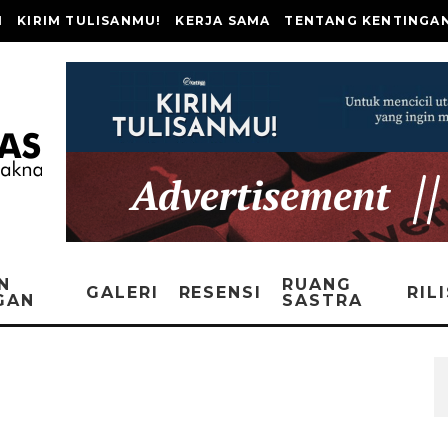
I
KIRIM TULISANMU!
KERJA SAMA
TENTANG KENTINGA
N
RUANG
GALERI
RESENSI
RIL
GAN
SASTRA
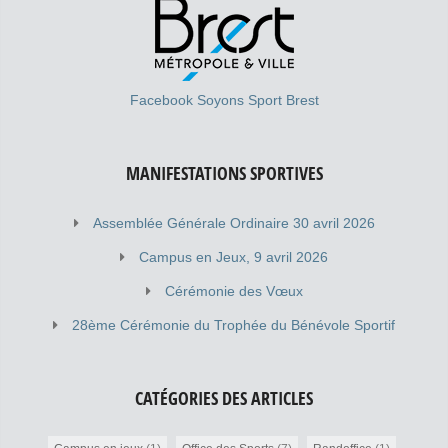
Facebook Soyons Sport Brest
MANIFESTATIONS SPORTIVES
Assemblée Générale Ordinaire 30 avril 2026
Campus en Jeux, 9 avril 2026
Cérémonie des Vœux
28ème Cérémonie du Trophée du Bénévole Sportif
CATÉGORIES DES ARTICLES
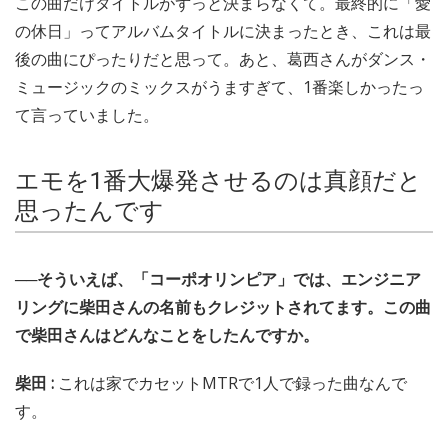
この曲だけタイトルがずっと決まらなくて。最終的に「愛
の休日」ってアルバムタイトルに決まったとき、これは最
後の曲にぴったりだと思って。あと、葛西さんがダンス・
ミュージックのミックスがうますぎて、1番楽しかったっ
て言っていました。
エモを1番大爆発させるのは真顔だと
思ったんです
──そういえば、「コーポオリンピア」では、エンジニア
リングに柴田さんの名前もクレジットされてます。この曲
で柴田さんはどんなことをしたんですか。
柴田 :
これは家でカセットMTRで1人で録った曲なんで
す。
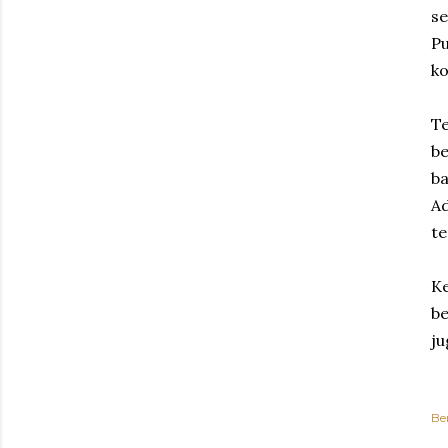
se
Pu
ko
Te
be
ba
Ad
te
Ke
be
ju
Be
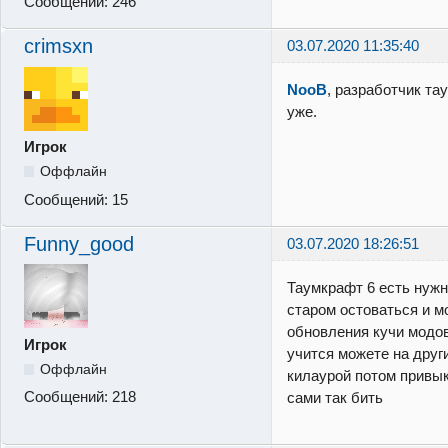
Сообщений:
246
crimsxn
03.07.2020 11:35:40
NooB
, разработчик та
уже.
Игрок
Оффлайн
Сообщений:
15
Funny_good
03.07.2020 18:26:51
Таумкрафт 6 есть нужн
старом остоваться и м
обновления кучи модов 
Игрок
учится можете на други
Оффлайн
килаурой потом привык
Сообщений:
218
сами так бить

__Task details__
Go through the listing above and copy each line in which the string "Cérémonie" is found.

__Written reply__
Cérémonie des Vœux
28ème Cérémonie du Trophée du Bénévole Sportif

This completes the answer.